Interview mit kubanischem Botschafter "Ein schmutziges Manöver"

In einem ARD-Film hat der deutsche Regisseur Wilfried Huismann die kubanische Regierung beschuldigt, den Mord an US-Präsident John F. Kennedy in Auftrag gegeben zu haben.

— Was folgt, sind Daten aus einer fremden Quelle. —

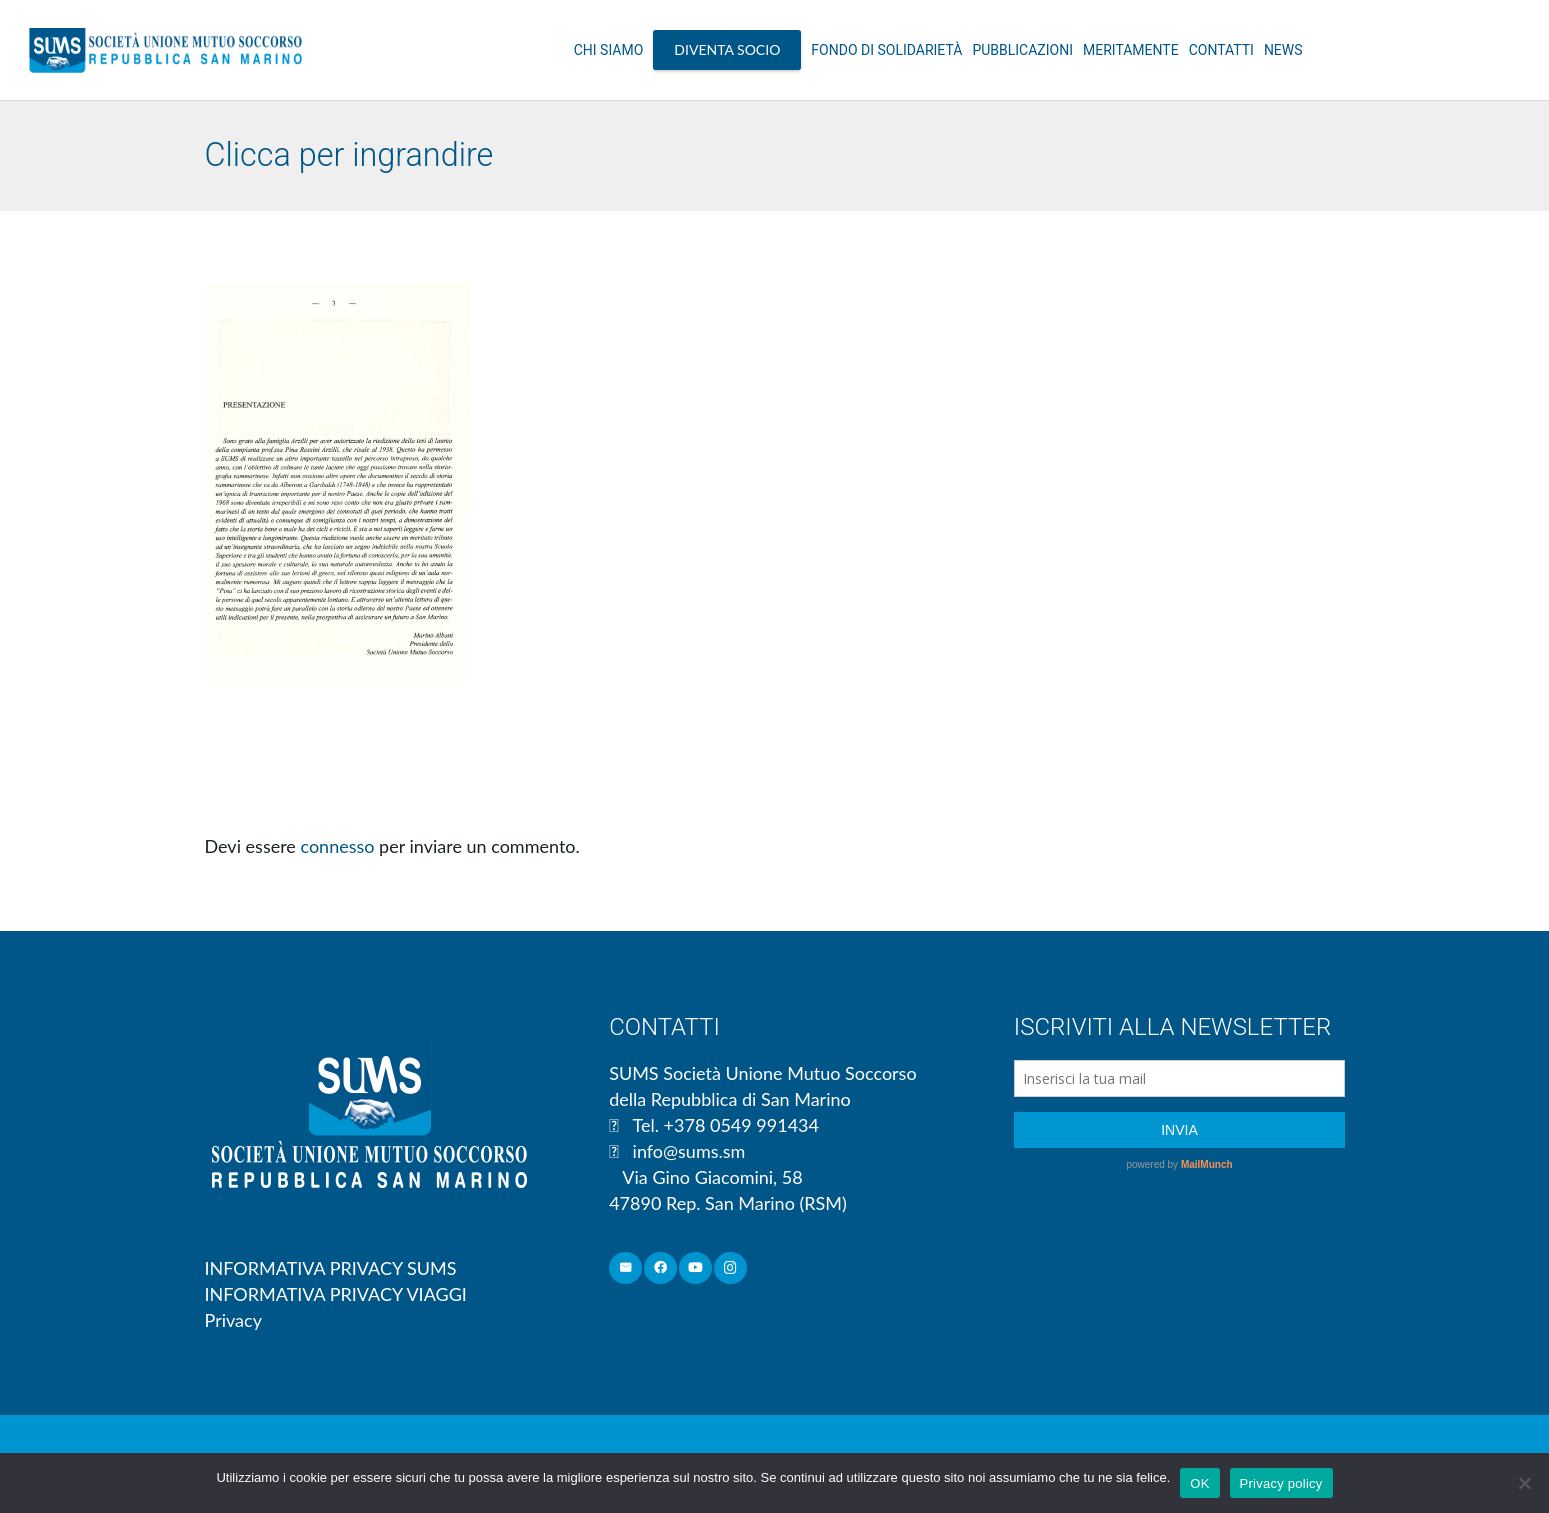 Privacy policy (1281, 1483)
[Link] (165, 50)
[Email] (625, 1268)
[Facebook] (660, 1268)
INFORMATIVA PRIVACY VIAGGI (336, 1294)
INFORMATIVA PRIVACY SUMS (331, 1268)
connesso (337, 846)
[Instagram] (730, 1268)
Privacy (233, 1320)
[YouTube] (695, 1268)
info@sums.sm (689, 1151)
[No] (1524, 1483)
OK (1199, 1483) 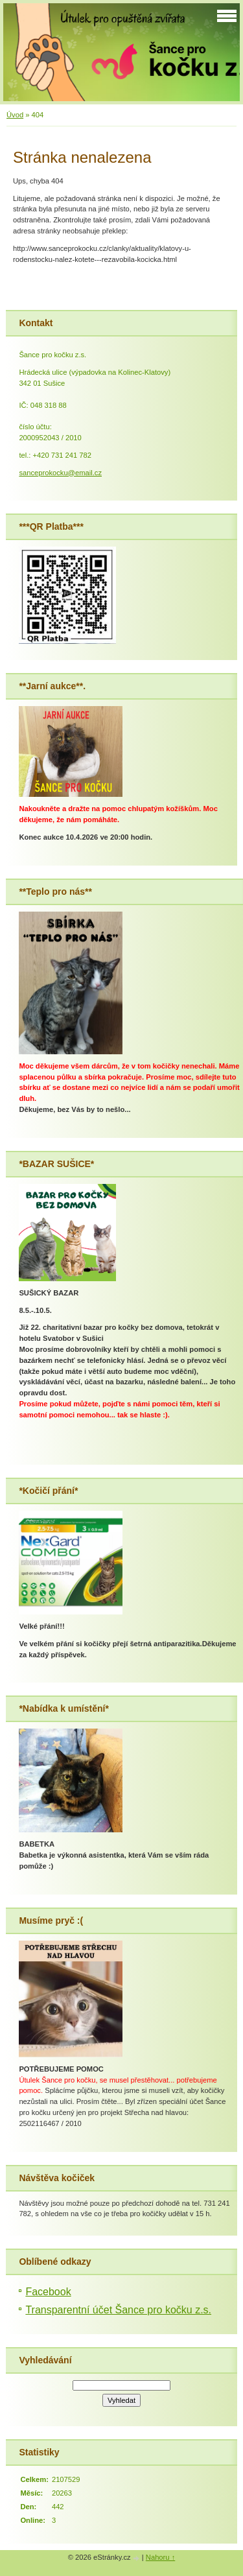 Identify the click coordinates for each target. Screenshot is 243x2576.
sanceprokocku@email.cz (60, 473)
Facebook (48, 2291)
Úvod (14, 115)
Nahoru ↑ (160, 2557)
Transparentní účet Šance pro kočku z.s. (118, 2309) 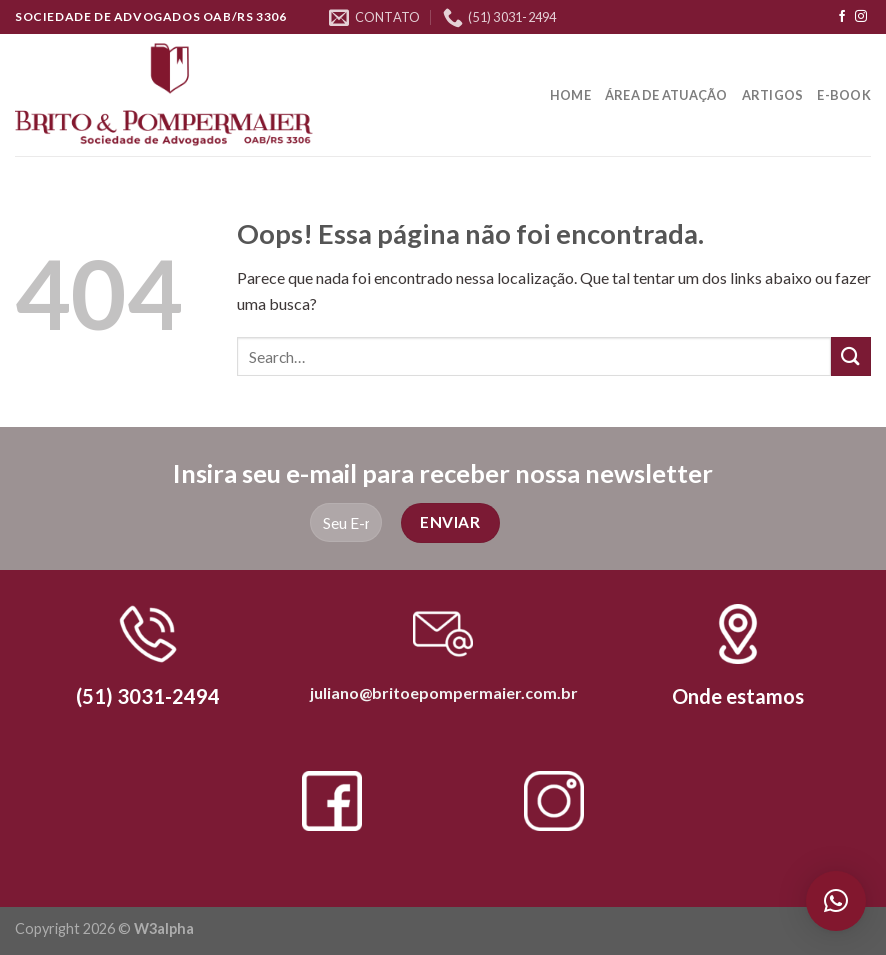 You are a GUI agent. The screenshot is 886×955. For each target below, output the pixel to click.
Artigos (773, 95)
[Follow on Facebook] (842, 17)
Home (570, 95)
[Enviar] (851, 356)
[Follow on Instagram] (861, 17)
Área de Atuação (666, 95)
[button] (836, 901)
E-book (844, 95)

Im Gespräch mit SPIEGEL ONLINE äußert sich der kubanische Botschafter in Berlin zu dem Vorwurf.


Berlin - Es hat etwas gedauert, bis Vertreter der kubanischen Regierung auf den Dokumentarfilm "Rendezvous mit dem Tod" reagierten, der vergangenen Freitag in der ARD seine Premiere erlebte. In dem Film werden neue Zeugen und Dokumente vorgelegt, die die These erhärten, dass der Kennedy-Attentäter Lee Harvey Oswald im Auftrag des kubanischen Geheimdiensts gehandelt habe.

Von der kubanischen Regierung in Havanna gibt es auch weiterhin keine offizielle Stellungnahme. Doch im Gespräch mit SPIEGEL ONLINE weist der kubanische Botschafter in Deutschland, Gerardo Penalver, die Vorwürfe zurück. "Ich würde über diesen unprofessionellen Film lachen, wenn die Sache nicht so ernst wäre", sagt er. Es sei "unverantwortlich", eine Regierung zu beschuldigen, einen amerikanischen Präsidenten umgebracht zu haben, ohne dafür Beweise zu liefern.

"Huismann liefert nicht einen Beweis", kritisiert Penalver. "Dafür ignoriert er sämtliche Gegenbeweise". So seien unter anderem zwei US-Kommissionen zu dem Ergebnis gekommen, dass die Castro-Regierung mit Kennedys Tod nichts zu tun hatte. In dem Film werde nicht ein Experte aus diesen Untersuchungsausschüssen befragt, bemängelt der Botschafter.

Die Zeugen, die Huismann in seinem Film vorführt, bezichtigt Penalver der "Falschaussage". Auch der Kronzeuge, ein angeblicher ehemaliger kubanischer Geheimdienstagent namens Oscar Marino, der behauptet, seine Organisation habe den Attentäter Oswald angeheuert, liefere keine glaubwürdigen Beweise. "Alles, was ich sehe, ist ein Mann, der sein Gesicht nicht zeigt und mit mexikanischem Akzent spricht", sagt Penalver.

Die Frage nach dem mexikanischen Akzent war auch bei der Pressevorführung des Films gestellt worden. Huismann hatte darauf hingewiesen, dass Marino seit über 20 Jahren in Mexiko lebe.

Allerdings will der Botschafter weder bestätigen noch dementieren, dass Marino damals in Diensten der Castro-Regierung gestanden hat. "Die kubanische Regierung hat sich zu der Identität dieses Mannes noch nicht geäußert", lautet die Sprachregelung hierzu.

Penalver fühlt sich durch die Rezensionen des Films in der deutschen Presse bestätigt. Es seien hohe Erwartungen geweckt worden, aber am Ende seien viele Kommentatoren nicht überzeugt gewesen. "Die These fällt im Laufe des Films in sich selbst zusammen", sagt er.

Der Botschafter spricht von einem "schmutzigen Manöver". Huismann sei ein "bloßes Instrument, ein Bauer in einem weltweiten Schachspiel", um Fidel Castro zu diskreditieren.

Mit identischen Worten hatte bereits vor einigen Tagen der Chefredakteur des kubanischen Regierungsorgans "Granma" auf den Film reagiert. Es handele sich um eine "Verschwörung in Hamburg", wütete Gabriel Molina in einem langen Leitartikel auf der Titelseite.

Huismann hatte mit dieser Reaktion gerechnet. Castro werde eine "Desinformationskampagne" starten, prophezeite er vergangene Woche im Interview mit SPIEGEL ONLINE.